INFORMATION SHOWN
====

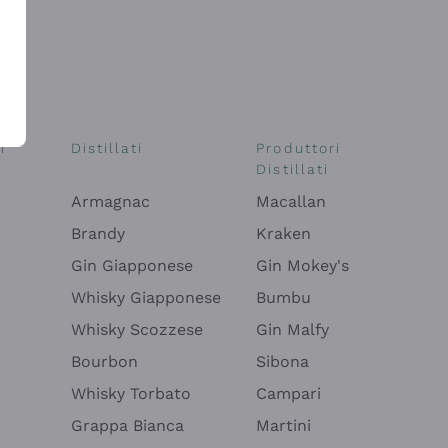
i
Distillati
Produttori
Distillati
Armagnac
Macallan
Brandy
Kraken
Gin Giapponese
Gin Mokey's
Whisky Giapponese
Bumbu
Whisky Scozzese
Gin Malfy
Bourbon
Sibona
Whisky Torbato
Campari
Grappa Bianca
Martini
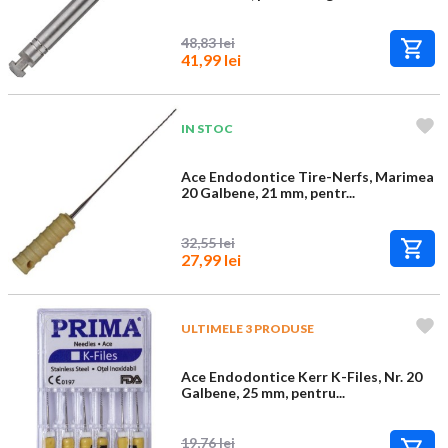
48,83 lei
41,99 lei
IN STOC
Ace Endodontice Tire-Nerfs, Marimea
20 Galbene, 21 mm, pentr...
32,55 lei
27,99 lei
ULTIMELE 3 PRODUSE
Ace Endodontice Kerr K-Files, Nr. 20
Galbene, 25 mm, pentru...
19,76 lei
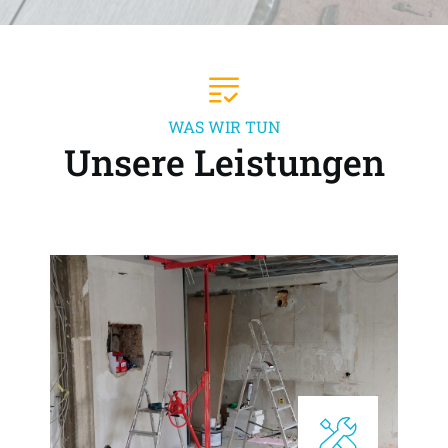
WAS WIR TUN
Unsere Leistungen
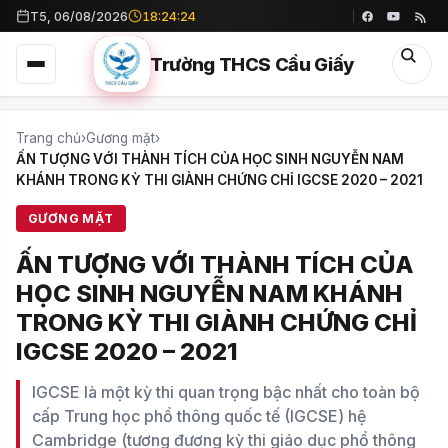
T5, 06/08/2026
18:24:25
Trường THCS Cầu Giấy
Trang chủ
›
Gương mặt
›
ẤN TƯỢNG VỚI THÀNH TÍCH CỦA HỌC SINH NGUYỄN NAM
KHÁNH TRONG KỲ THI GIÀNH CHỨNG CHỈ IGCSE 2020 – 2021
GƯƠNG MẶT
ẤN TƯỢNG VỚI THÀNH TÍCH CỦA
HỌC SINH NGUYỄN NAM KHÁNH
TRONG KỲ THI GIÀNH CHỨNG CHỈ
IGCSE 2020 – 2021
IGCSE là một kỳ thi quan trọng bậc nhất cho toàn bộ
cấp Trung học phổ thông quốc tế (IGCSE) hệ
Cambridge (tương đương kỳ thi giáo dục phổ thông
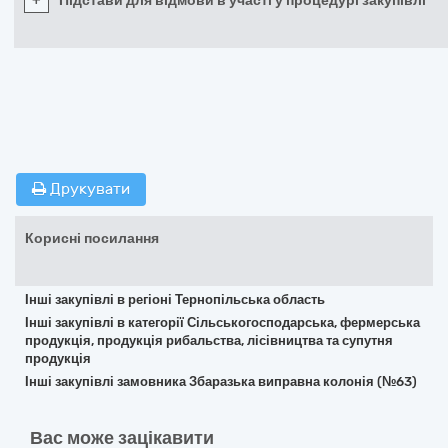
+
Підстави для відмови в участі у процедурі закупівлі
Друкувати
Корисні посилання
Інші закупівлі в регіоні Тернопільська область
Інші закупівлі в категорії Сільськогосподарська, фермерська
продукція, продукція рибальства, лісівництва та супутня
продукція
Інші закупівлі замовника Збаразька виправна колонія (№63)
Вас може зацікавити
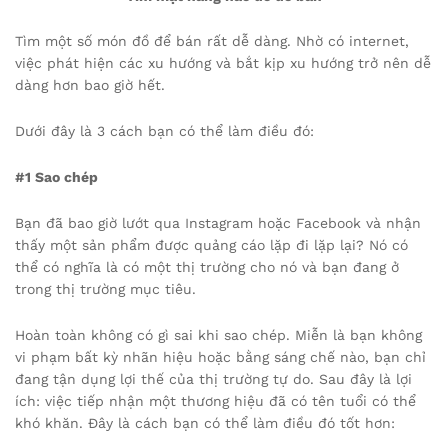
Tìm một số món đồ để bán rất dễ dàng. Nhờ có internet,
việc phát hiện các xu hướng và bắt kịp xu hướng trở nên dễ
dàng hơn bao giờ hết.
Dưới đây là 3 cách bạn có thể làm điều đó:
#1 Sao chép
Bạn đã bao giờ lướt qua Instagram hoặc Facebook và nhận
thấy một sản phẩm được quảng cáo lặp đi lặp lại? Nó có
thể có nghĩa là có một thị trường cho nó và bạn đang ở
trong thị trường mục tiêu.
Hoàn toàn không có gì sai khi sao chép. Miễn là bạn không
vi phạm bất kỳ nhãn hiệu hoặc bằng sáng chế nào, bạn chỉ
đang tận dụng lợi thế của thị trường tự do. Sau đây là lợi
ích: việc tiếp nhận một thương hiệu đã có tên tuổi có thể
khó khăn. Đây là cách bạn có thể làm điều đó tốt hơn:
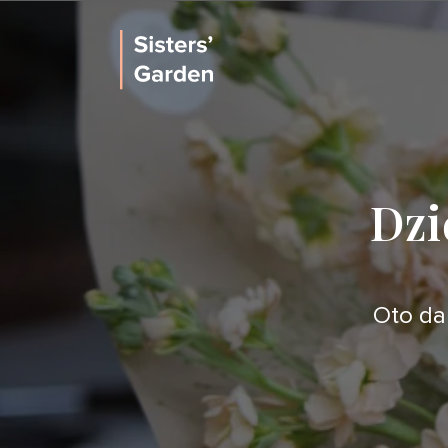
Dzi
Oto dan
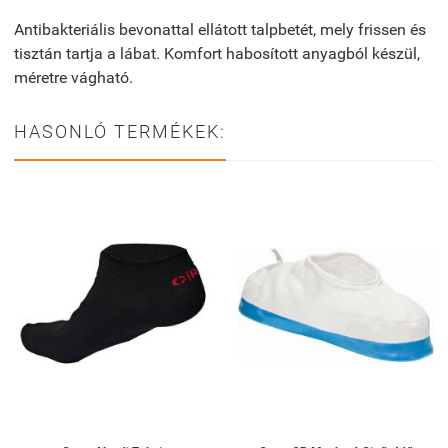
Antibakteriális bevonattal ellátott talpbetét, mely frissen és
tisztán tartja a lábat. Komfort habosított anyagból készül,
méretre vágható.
HASONLÓ TERMÉKEK:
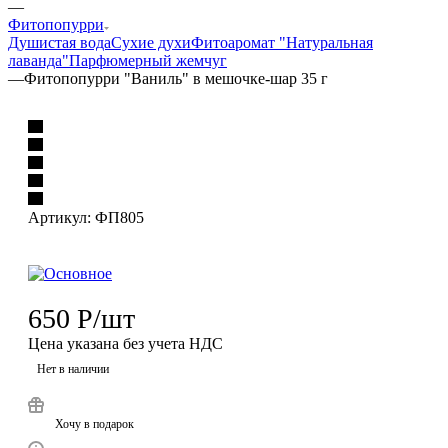
—
Фитопопурри
Душистая вода
Сухие духи
Фитоаромат "Натуральная
лаванда"
Парфюмерный жемчуг
—
Фитопопурри "Ваниль" в мешочке-шар 35 г
Артикул:
ФП805
650
Р
/шт
Цена указана без учета НДС
Нет в наличии
Хочу в подарок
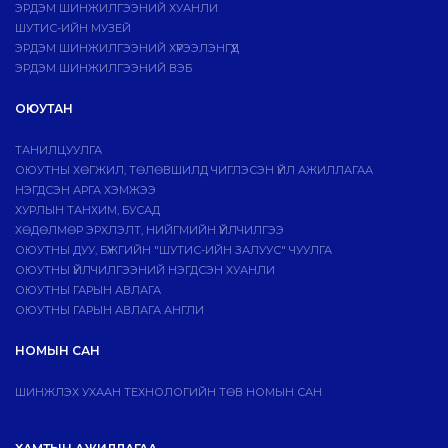
ЭРДЭМ ШИНЖИЛГЭЭНИЙ ХУАНЛИ
ШУТИС-ИЙН МУЗЕЙ
ЭРДЭМ ШИНЖИЛГЭЭНИЙ ХҮРЭЭЛЭНГҮҮД
ЭРДЭМ ШИНЖИЛГЭЭНИЙ ВЭБ
ОЮУТАН
ТАНИЛЦУУЛГА
ОЮУТНЫ ХӨГЖИЛ, ТӨЛӨВШИЛД ЧИГЛЭСЭН ҮЙЛ АЖИЛЛАГАА
НЭГДСЭН АРГА ХЭМЖЭЭ
ХУРЛЫН ТАНХИМ, БУСАД
ХӨДӨЛМӨР ЭРХЛЭЛТ, НИЙГМИЙН ҮЙЛЧИЛГЭЭ
ОЮУТНЫ ДУУ, БҮЖГИЙН "ШУТИС-ИЙН ЗАЛУУС" ЧУУЛГА
ОЮУТНЫ ҮЙЛЧИЛГЭЭНИЙ НЭГДСЭН ХУАНЛИ
ОЮУТНЫ ГАРЫН АВЛАГА
ОЮУТНЫ ГАРЫН АВЛАГА АНГЛИ
НОМЫН САН
ШИНЖЛЭХ УХААН ТЕХНОЛОГИЙН ТӨВ НОМЫН САН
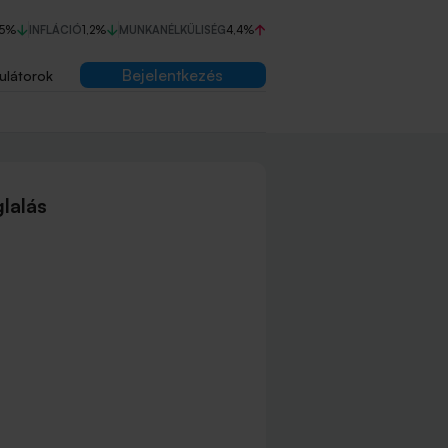
75%
INFLÁCIÓ
1,2%
MUNKANÉLKÜLISÉG
4,4%
Bejelentkezés
ulátorok
lalás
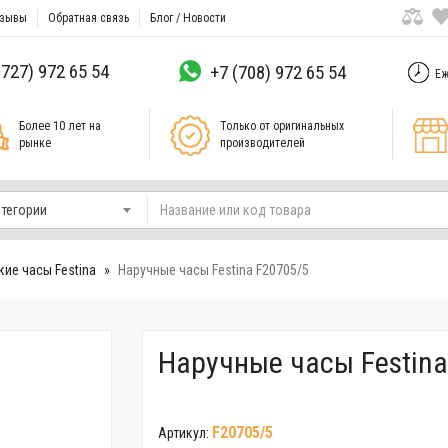
зывы
Обратная связь
Блог / Новости
(727) 972 65 54
+7 (708) 972 65 54
Еж
Более 10 лет на
Только от оригинальных
рынке
производителей
атегории
ие часы Festina
Наручные часы Festina F20705/5
Наручные часы Festina
F20705/5
Артикул:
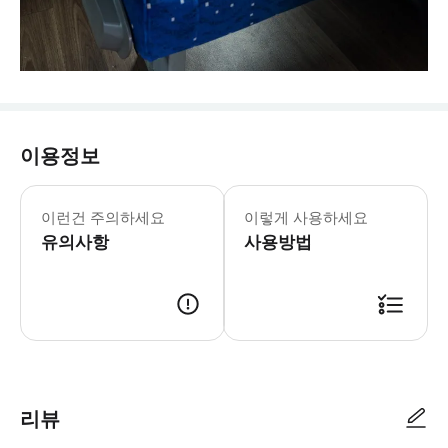
이용정보
- 탑승 장소: 참고:터미널 아마야자에
- 수하물 정보 * 표준 수하물 기준: 6
이런건 주의하세요
이렇게 사용하세요
- 이용요건 * 만 0-1세는 무료로 입장
유의사항
- 추가정보 * 차량 내 음식물 섭취는 
사용방법
- 바우처 유효기간 * 바우처는 지정된
리뷰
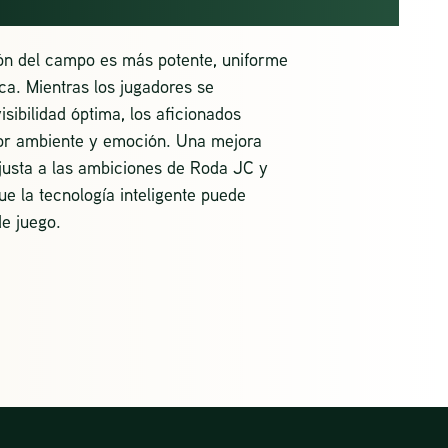
ón del campo es más potente, uniforme
ca. Mientras los jugadores se
isibilidad óptima, los aficionados
r ambiente y emoción. Una mejora
ajusta a las ambiciones de Roda JC y
e la tecnología inteligente puede
de juego.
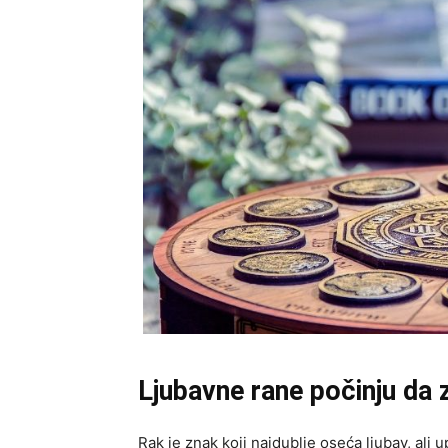
Ljubavne rane počinju da 
Rak je znak koji najdublje oseća ljubav, ali 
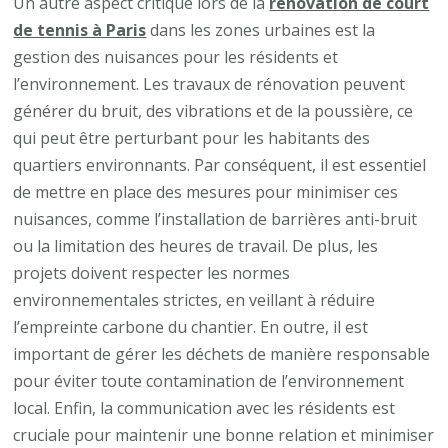
Un autre aspect critique lors de la
rénovation de court
de tennis à Paris
dans les zones urbaines est la
gestion des nuisances pour les résidents et
l’environnement. Les travaux de rénovation peuvent
générer du bruit, des vibrations et de la poussière, ce
qui peut être perturbant pour les habitants des
quartiers environnants. Par conséquent, il est essentiel
de mettre en place des mesures pour minimiser ces
nuisances, comme l’installation de barrières anti-bruit
ou la limitation des heures de travail. De plus, les
projets doivent respecter les normes
environnementales strictes, en veillant à réduire
l’empreinte carbone du chantier. En outre, il est
important de gérer les déchets de manière responsable
pour éviter toute contamination de l’environnement
local. Enfin, la communication avec les résidents est
cruciale pour maintenir une bonne relation et minimiser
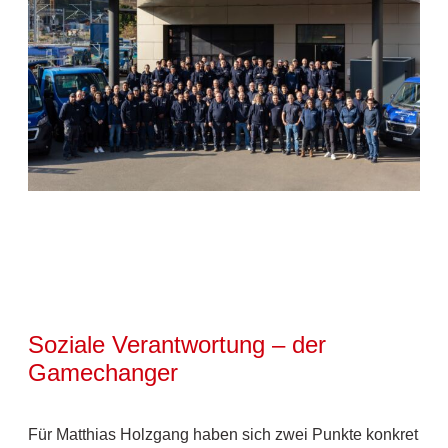
Soziale Verantwortung – der
Gamechanger
Für Matthias Holzgang haben sich zwei Punkte konkret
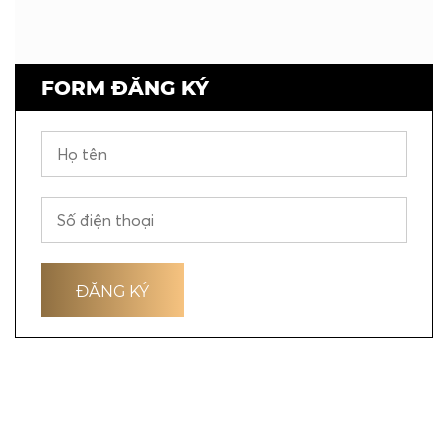
FORM ĐĂNG KÝ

====

YOUR INSTRUCTIONS
Look above for the line with "dàng hơn bao giờ hết." and the line with "Ljubavne rane počinju da". Copy them and every line between, exactly, but no pictures.

EXERCISE RESULT
dàng hơn bao giờ hết.
Dưới đây là 3 cách bạn có thể làm điều đó:
#1 Sao chép
Bạn đã bao giờ lướt qua Instagram hoặc Facebook và nhận
thấy một sản phẩm được quảng cáo lặp đi lặp lại? Nó có
thể có nghĩa là có một thị trường cho nó và bạn đang ở
trong thị trường mục tiêu.
Hoàn toàn không có gì sai khi sao chép. Miễn là bạn không
vi phạm bất kỳ nhãn hiệu hoặc bằng sáng chế nào, bạn chỉ
đang tận dụng lợi thế của thị trường tự do. Sau đây là lợi
ích: việc tiếp nhận một thương hiệu đã có tên tuổi có thể
khó khăn. Đây là cách bạn có thể làm điều đó tốt hơn:
Dzi
Oto dan
Antibakteriális bevonattal ellátott talpbetét, mely frissen és
tisztán tartja a lábat. Komfort habosított anyagból készül,
méretre vágható.
HASONLÓ TERMÉKEK:
—
Фитопопурри
Душистая вода
Сухие духи
Фитоаромат "Натуральная
лаванда"
Парфюмерный жемчуг
—
Фитопопурри "Ваниль" в мешочке-шар 35 г
Артикул:
ФП805
650
Р
/шт
Цена указана без учета НДС
Нет в наличии
Хочу в подарок
ЭРДЭМ ШИНЖИЛГЭЭНИЙ ХУАНЛИ
ШУТИС-ИЙН МУЗЕЙ
ЭРДЭМ ШИНЖИЛГЭЭНИЙ ХҮРЭЭЛЭНГҮҮД
ЭРДЭМ ШИНЖИЛГЭЭНИЙ ВЭБ
ОЮУТАН
ТАНИЛЦУУЛГА
ОЮУТНЫ ХӨГЖИЛ, ТӨЛӨВШИЛД ЧИГЛЭСЭН ҮЙЛ АЖИЛЛАГАА
НЭГДСЭН АРГА ХЭМЖЭЭ
ХУРЛЫН ТАНХИМ, БУСАД
ХӨДӨЛМӨР ЭРХЛЭЛТ, НИЙГМИЙН ҮЙЛЧИЛГЭЭ
ОЮУТНЫ ДУУ, БҮЖГИЙН "ШУТИС-ИЙН ЗАЛУУС" ЧУУЛГА
ОЮУТНЫ ҮЙЛЧИЛГЭЭНИЙ НЭГДСЭН ХУАНЛИ
ОЮУТНЫ ГАРЫН АВЛАГА
ОЮУТНЫ ГАРЫН АВЛАГА АНГЛИ
НОМЫН САН
ШИНЖЛЭХ УХААН ТЕХНОЛОГИЙН ТӨВ НОМЫН САН
75%
INFLÁCIÓ
1,2%
MUNKANÉLKÜLISÉG
4,4%
Bejelentkezés
ulátorok
lalás
зывы
Обратная связь
Блог / Новости
(727) 972 65 54
+7 (708) 972 65 54
Еж
Более 10 лет на
Только от оригинальных
рынке
производителей
атегории
ие часы Festina
Наручные часы Festina F20705/5
Наручные часы Festina
F20705/5
Артикул:
이용정보
- 탑승 장소: 참고:터미널 아마야자에
- 수하물 정보 * 표준 수하물 기준: 6
이런건 주의하세요
이렇게 사용하세요
- 이용요건 * 만 0-1세는 무료로 입장
유의사항
- 추가정보 * 차량 내 음식물 섭취는 
사용방법
- 바우처 유효기간 * 바우처는 지정된
리뷰
ón del campo es más potente, uniforme
ca. Mientras los jugadores se
isibilidad óptima, los aficionados
r ambiente y emoción. Una mejora
ajusta a las ambiciones de Roda JC y
e la tecnología inteligente puede
de juego.
Ljubavne rane počinju da 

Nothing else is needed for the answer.